»»

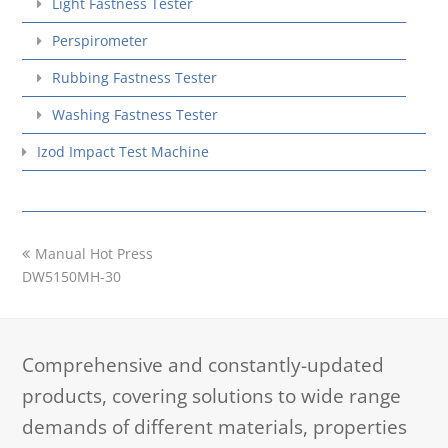
Light Fastness Tester
Perspirometer
Rubbing Fastness Tester
Washing Fastness Tester
Izod Impact Test Machine
previous
Manual Hot Press
post:
DW5150MH-30
Comprehensive and constantly-updated
products, covering solutions to wide range
demands of different materials, properties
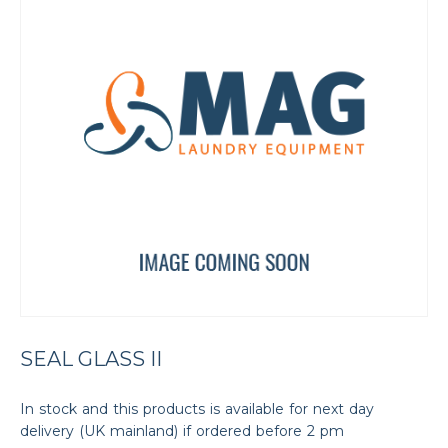
SEAL GLASS II
In stock and this products is available for next day
delivery (UK mainland) if ordered before 2 pm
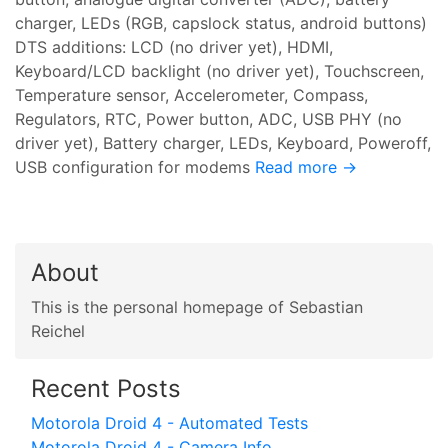
charger, LEDs (RGB, capslock status, android buttons)
DTS additions: LCD (no driver yet), HDMI,
Keyboard/LCD backlight (no driver yet), Touchscreen,
Temperature sensor, Accelerometer, Compass,
Regulators, RTC, Power button, ADC, USB PHY (no
driver yet), Battery charger, LEDs, Keyboard, Poweroff,
USB configuration for modems
Read more →
About
This is the personal homepage of Sebastian
Reichel
Recent Posts
Motorola Droid 4 - Automated Tests
Motorola Droid 4 - Camera Info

««

Copy every line above that includes the string "driver".

Task response:
DTS additions: LCD (no driver yet), HDMI,
Keyboard/LCD backlight (no driver yet), Touchscreen,
driver yet), Battery charger, LEDs, Keyboard, Poweroff,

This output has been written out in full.